Task inputs Start Marker

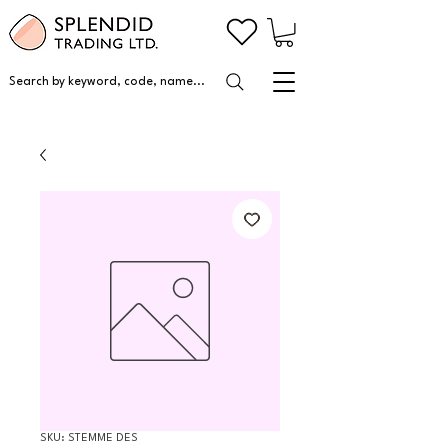
Search by keyword, code, name...
SKU: STEMME DES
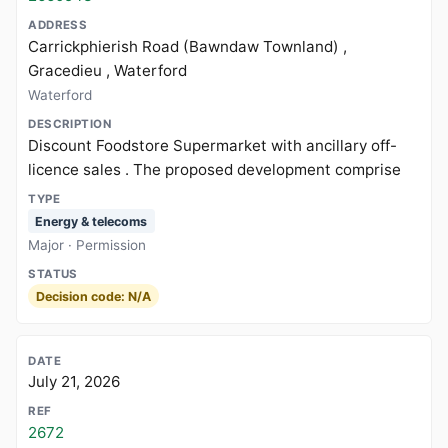
Carrickphierish Road (Bawndaw Townland) ,
Gracedieu , Waterford
Waterford
Discount Foodstore Supermarket with ancillary off-
licence sales . The proposed development comprise
Energy & telecoms
Major · Permission
Decision code: N/A
July 21, 2026
2672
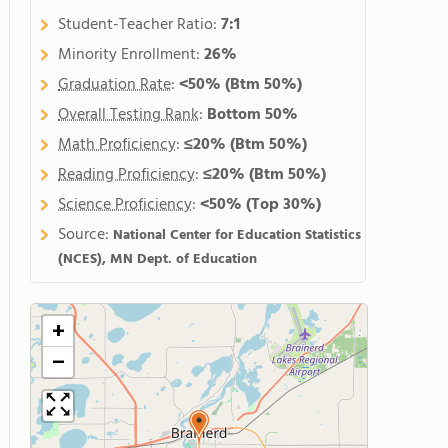
Student-Teacher Ratio:
7:1
Minority Enrollment:
26%
Graduation Rate
:
<50%
(Btm 50%)
Overall Testing Rank
:
Bottom 50%
Math Proficiency
:
≤20%
(Btm 50%)
Reading Proficiency
:
≤20%
(Btm 50%)
Science Proficiency
:
<50%
(Top 30%)
Source:
National Center for Education Statistics
(NCES), MN Dept. of Education
+
−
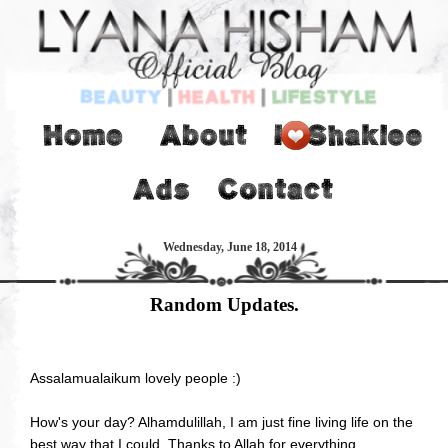
Wednesday, June 18, 2014
Random Updates.
Assalamualaikum lovely people :)
How's your day? Alhamdulillah, I am just fine living life on the
best way that I could. Thanks to Allah for everything.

Task inputs End Marker

Nothing but the lines from the start of the records above through the line with "Energy & telecoms" should be retyped, each exactly as written; leave out all pictures.

Search by keyword, code, name...
SKU: STEMME DES
Carrickphierish Road (Bawndaw Townland) ,
Gracedieu , Waterford
Waterford
Discount Foodstore Supermarket with ancillary off-
licence sales . The proposed development comprise
Energy & telecoms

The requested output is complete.